Top of Data shown

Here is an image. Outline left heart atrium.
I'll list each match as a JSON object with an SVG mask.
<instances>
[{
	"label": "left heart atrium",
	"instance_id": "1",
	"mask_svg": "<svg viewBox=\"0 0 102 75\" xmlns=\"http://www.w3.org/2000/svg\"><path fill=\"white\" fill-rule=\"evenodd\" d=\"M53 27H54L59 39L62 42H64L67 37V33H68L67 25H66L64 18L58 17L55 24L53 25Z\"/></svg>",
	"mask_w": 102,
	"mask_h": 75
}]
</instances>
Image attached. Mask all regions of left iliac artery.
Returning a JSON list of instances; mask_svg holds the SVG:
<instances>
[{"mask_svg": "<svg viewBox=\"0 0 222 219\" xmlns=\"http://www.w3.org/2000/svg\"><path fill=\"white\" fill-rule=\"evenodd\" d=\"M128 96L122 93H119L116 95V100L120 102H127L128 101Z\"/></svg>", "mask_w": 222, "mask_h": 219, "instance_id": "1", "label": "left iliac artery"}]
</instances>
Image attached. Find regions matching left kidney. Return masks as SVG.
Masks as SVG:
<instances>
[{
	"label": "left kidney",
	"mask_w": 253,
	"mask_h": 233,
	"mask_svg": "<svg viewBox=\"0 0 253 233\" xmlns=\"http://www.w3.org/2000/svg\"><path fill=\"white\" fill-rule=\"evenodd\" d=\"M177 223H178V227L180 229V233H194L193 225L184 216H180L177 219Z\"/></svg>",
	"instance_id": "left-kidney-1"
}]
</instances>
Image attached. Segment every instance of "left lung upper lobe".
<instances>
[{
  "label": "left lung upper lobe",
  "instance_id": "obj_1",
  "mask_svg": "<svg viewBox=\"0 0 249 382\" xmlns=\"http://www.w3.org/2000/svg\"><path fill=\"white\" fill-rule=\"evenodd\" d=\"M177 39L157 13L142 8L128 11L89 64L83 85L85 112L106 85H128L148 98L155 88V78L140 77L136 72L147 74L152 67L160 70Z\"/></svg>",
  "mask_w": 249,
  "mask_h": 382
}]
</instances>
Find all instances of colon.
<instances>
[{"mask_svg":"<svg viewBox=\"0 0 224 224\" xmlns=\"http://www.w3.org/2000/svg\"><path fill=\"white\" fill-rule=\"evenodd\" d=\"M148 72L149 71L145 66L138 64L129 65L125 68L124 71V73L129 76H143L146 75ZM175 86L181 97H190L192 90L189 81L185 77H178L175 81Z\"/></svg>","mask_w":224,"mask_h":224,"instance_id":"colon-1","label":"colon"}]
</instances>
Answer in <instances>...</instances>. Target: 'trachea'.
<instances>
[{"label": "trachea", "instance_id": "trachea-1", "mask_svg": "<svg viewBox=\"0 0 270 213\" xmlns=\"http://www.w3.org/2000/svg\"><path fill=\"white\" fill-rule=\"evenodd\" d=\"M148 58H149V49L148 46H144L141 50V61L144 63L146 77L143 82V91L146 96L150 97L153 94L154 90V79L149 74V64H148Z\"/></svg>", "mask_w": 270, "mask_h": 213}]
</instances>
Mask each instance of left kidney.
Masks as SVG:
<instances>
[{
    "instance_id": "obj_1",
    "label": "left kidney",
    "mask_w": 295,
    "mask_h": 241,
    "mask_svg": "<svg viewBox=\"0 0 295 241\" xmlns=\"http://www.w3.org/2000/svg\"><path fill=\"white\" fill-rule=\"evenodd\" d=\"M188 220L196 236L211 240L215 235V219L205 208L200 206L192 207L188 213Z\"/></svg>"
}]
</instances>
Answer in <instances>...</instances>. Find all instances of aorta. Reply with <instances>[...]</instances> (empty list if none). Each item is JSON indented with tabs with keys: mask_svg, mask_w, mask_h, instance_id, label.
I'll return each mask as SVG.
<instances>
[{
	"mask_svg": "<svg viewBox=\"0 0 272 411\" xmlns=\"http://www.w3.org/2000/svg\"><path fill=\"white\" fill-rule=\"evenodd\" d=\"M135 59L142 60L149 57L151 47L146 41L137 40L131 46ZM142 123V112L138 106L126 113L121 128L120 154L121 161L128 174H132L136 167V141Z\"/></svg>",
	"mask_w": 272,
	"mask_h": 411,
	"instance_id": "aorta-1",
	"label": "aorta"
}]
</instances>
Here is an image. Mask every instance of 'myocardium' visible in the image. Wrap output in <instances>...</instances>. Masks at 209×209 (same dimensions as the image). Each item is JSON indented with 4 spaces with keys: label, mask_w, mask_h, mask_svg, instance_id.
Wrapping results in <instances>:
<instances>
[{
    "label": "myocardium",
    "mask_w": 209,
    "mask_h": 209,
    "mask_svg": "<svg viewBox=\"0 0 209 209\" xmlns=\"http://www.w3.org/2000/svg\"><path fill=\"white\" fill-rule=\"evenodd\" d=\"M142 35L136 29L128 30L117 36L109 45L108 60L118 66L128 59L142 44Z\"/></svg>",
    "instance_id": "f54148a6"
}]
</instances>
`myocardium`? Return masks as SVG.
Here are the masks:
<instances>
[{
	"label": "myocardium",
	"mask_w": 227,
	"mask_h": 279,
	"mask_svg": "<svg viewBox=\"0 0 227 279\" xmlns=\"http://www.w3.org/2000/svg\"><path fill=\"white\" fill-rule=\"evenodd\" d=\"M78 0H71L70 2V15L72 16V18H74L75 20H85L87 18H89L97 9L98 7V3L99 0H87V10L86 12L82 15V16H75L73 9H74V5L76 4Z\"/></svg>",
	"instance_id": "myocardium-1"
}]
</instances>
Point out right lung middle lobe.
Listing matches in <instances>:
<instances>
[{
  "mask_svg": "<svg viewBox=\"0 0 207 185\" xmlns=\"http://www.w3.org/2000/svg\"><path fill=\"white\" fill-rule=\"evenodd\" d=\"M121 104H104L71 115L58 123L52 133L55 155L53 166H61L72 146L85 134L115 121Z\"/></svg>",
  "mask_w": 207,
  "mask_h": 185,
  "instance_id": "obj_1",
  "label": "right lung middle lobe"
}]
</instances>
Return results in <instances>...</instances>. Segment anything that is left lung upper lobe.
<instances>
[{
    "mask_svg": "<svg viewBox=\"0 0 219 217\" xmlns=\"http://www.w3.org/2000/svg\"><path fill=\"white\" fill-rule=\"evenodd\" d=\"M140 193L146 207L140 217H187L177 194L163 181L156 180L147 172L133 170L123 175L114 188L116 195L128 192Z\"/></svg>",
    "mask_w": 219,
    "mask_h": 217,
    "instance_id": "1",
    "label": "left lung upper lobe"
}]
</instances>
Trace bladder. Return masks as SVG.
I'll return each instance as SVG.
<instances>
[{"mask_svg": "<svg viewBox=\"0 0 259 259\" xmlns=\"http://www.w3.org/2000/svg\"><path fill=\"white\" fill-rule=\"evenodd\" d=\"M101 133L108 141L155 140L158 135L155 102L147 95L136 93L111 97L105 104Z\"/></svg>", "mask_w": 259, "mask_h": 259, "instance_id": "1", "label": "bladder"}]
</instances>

Bottom of Data shown

Repeat the material above in full. Change no word.

Here is an image. Outline left heart atrium.
I'll list each match as a JSON object with an SVG mask.
<instances>
[{
	"label": "left heart atrium",
	"instance_id": "1",
	"mask_svg": "<svg viewBox=\"0 0 102 75\" xmlns=\"http://www.w3.org/2000/svg\"><path fill=\"white\" fill-rule=\"evenodd\" d=\"M53 27H54L59 39L62 42H64L67 37V33H68L67 25H66L64 18L58 17L55 24L53 25Z\"/></svg>",
	"mask_w": 102,
	"mask_h": 75
}]
</instances>
Image attached. Mask all regions of left iliac artery.
Returning a JSON list of instances; mask_svg holds the SVG:
<instances>
[{"mask_svg": "<svg viewBox=\"0 0 222 219\" xmlns=\"http://www.w3.org/2000/svg\"><path fill=\"white\" fill-rule=\"evenodd\" d=\"M128 96L122 93H119L116 95V100L120 102H127L128 101Z\"/></svg>", "mask_w": 222, "mask_h": 219, "instance_id": "1", "label": "left iliac artery"}]
</instances>
Image attached. Find regions matching left kidney. Return masks as SVG.
Masks as SVG:
<instances>
[{
	"label": "left kidney",
	"mask_w": 253,
	"mask_h": 233,
	"mask_svg": "<svg viewBox=\"0 0 253 233\" xmlns=\"http://www.w3.org/2000/svg\"><path fill=\"white\" fill-rule=\"evenodd\" d=\"M177 223H178V227L180 229V233H194L193 225L184 216H180L177 219Z\"/></svg>",
	"instance_id": "left-kidney-1"
}]
</instances>
Image attached. Segment every instance of "left lung upper lobe".
<instances>
[{
  "label": "left lung upper lobe",
  "instance_id": "obj_1",
  "mask_svg": "<svg viewBox=\"0 0 249 382\" xmlns=\"http://www.w3.org/2000/svg\"><path fill=\"white\" fill-rule=\"evenodd\" d=\"M177 39L157 13L142 8L128 11L89 64L83 85L85 112L106 85H128L148 98L155 88V78L140 77L136 72L147 74L152 67L160 70Z\"/></svg>",
  "mask_w": 249,
  "mask_h": 382
}]
</instances>
Find all instances of colon.
<instances>
[{"mask_svg":"<svg viewBox=\"0 0 224 224\" xmlns=\"http://www.w3.org/2000/svg\"><path fill=\"white\" fill-rule=\"evenodd\" d=\"M148 72L149 71L145 66L138 64L129 65L125 68L124 71V73L129 76H143L146 75ZM175 86L181 97H190L192 90L189 81L185 77H178L175 81Z\"/></svg>","mask_w":224,"mask_h":224,"instance_id":"colon-1","label":"colon"}]
</instances>
Answer in <instances>...</instances>. Target: 'trachea'.
<instances>
[{"label": "trachea", "instance_id": "trachea-1", "mask_svg": "<svg viewBox=\"0 0 270 213\" xmlns=\"http://www.w3.org/2000/svg\"><path fill=\"white\" fill-rule=\"evenodd\" d=\"M148 58H149V49L148 46H144L141 50V61L144 63L146 77L143 82V91L146 96L150 97L153 94L154 90V79L149 74V64H148Z\"/></svg>", "mask_w": 270, "mask_h": 213}]
</instances>
Mask each instance of left kidney.
Masks as SVG:
<instances>
[{
    "instance_id": "obj_1",
    "label": "left kidney",
    "mask_w": 295,
    "mask_h": 241,
    "mask_svg": "<svg viewBox=\"0 0 295 241\" xmlns=\"http://www.w3.org/2000/svg\"><path fill=\"white\" fill-rule=\"evenodd\" d=\"M188 220L196 236L211 240L215 235V219L205 208L200 206L192 207L188 213Z\"/></svg>"
}]
</instances>
Answer in <instances>...</instances>. Find all instances of aorta. Reply with <instances>[...]</instances> (empty list if none). Each item is JSON indented with tabs with keys: mask_svg, mask_w, mask_h, instance_id, label.
I'll return each mask as SVG.
<instances>
[{
	"mask_svg": "<svg viewBox=\"0 0 272 411\" xmlns=\"http://www.w3.org/2000/svg\"><path fill=\"white\" fill-rule=\"evenodd\" d=\"M135 59L142 60L149 57L151 47L146 41L137 40L131 46ZM142 123V112L138 106L126 113L121 128L120 154L121 161L128 174H132L136 167V141Z\"/></svg>",
	"mask_w": 272,
	"mask_h": 411,
	"instance_id": "aorta-1",
	"label": "aorta"
}]
</instances>
Here is an image. Mask every instance of 'myocardium' visible in the image. Wrap output in <instances>...</instances>. Masks at 209×209 (same dimensions as the image). Each item is JSON indented with 4 spaces with keys: label, mask_w, mask_h, mask_svg, instance_id.
Wrapping results in <instances>:
<instances>
[{
    "label": "myocardium",
    "mask_w": 209,
    "mask_h": 209,
    "mask_svg": "<svg viewBox=\"0 0 209 209\" xmlns=\"http://www.w3.org/2000/svg\"><path fill=\"white\" fill-rule=\"evenodd\" d=\"M142 35L136 29L128 30L117 36L109 45L108 60L118 66L128 59L142 44Z\"/></svg>",
    "instance_id": "f54148a6"
}]
</instances>
`myocardium`? Return masks as SVG.
Here are the masks:
<instances>
[{
	"label": "myocardium",
	"mask_w": 227,
	"mask_h": 279,
	"mask_svg": "<svg viewBox=\"0 0 227 279\" xmlns=\"http://www.w3.org/2000/svg\"><path fill=\"white\" fill-rule=\"evenodd\" d=\"M78 0H71L70 2V15L72 16V18H74L75 20H85L87 18H89L97 9L98 7V3L99 0H87V10L86 12L82 15V16H75L73 9H74V5L76 4Z\"/></svg>",
	"instance_id": "myocardium-1"
}]
</instances>
Point out right lung middle lobe.
Listing matches in <instances>:
<instances>
[{
  "mask_svg": "<svg viewBox=\"0 0 207 185\" xmlns=\"http://www.w3.org/2000/svg\"><path fill=\"white\" fill-rule=\"evenodd\" d=\"M121 104H104L71 115L58 123L52 133L55 155L53 166H61L72 146L85 134L115 121Z\"/></svg>",
  "mask_w": 207,
  "mask_h": 185,
  "instance_id": "obj_1",
  "label": "right lung middle lobe"
}]
</instances>
Return results in <instances>...</instances>. Segment anything that is left lung upper lobe.
<instances>
[{
    "mask_svg": "<svg viewBox=\"0 0 219 217\" xmlns=\"http://www.w3.org/2000/svg\"><path fill=\"white\" fill-rule=\"evenodd\" d=\"M140 193L146 207L140 217H187L177 194L163 181L156 180L147 172L133 170L123 175L114 188L116 195L128 192Z\"/></svg>",
    "mask_w": 219,
    "mask_h": 217,
    "instance_id": "1",
    "label": "left lung upper lobe"
}]
</instances>
Trace bladder. Return masks as SVG.
I'll return each instance as SVG.
<instances>
[{"mask_svg": "<svg viewBox=\"0 0 259 259\" xmlns=\"http://www.w3.org/2000/svg\"><path fill=\"white\" fill-rule=\"evenodd\" d=\"M101 133L108 141L155 140L158 135L155 102L147 95L136 93L111 97L105 104Z\"/></svg>", "mask_w": 259, "mask_h": 259, "instance_id": "1", "label": "bladder"}]
</instances>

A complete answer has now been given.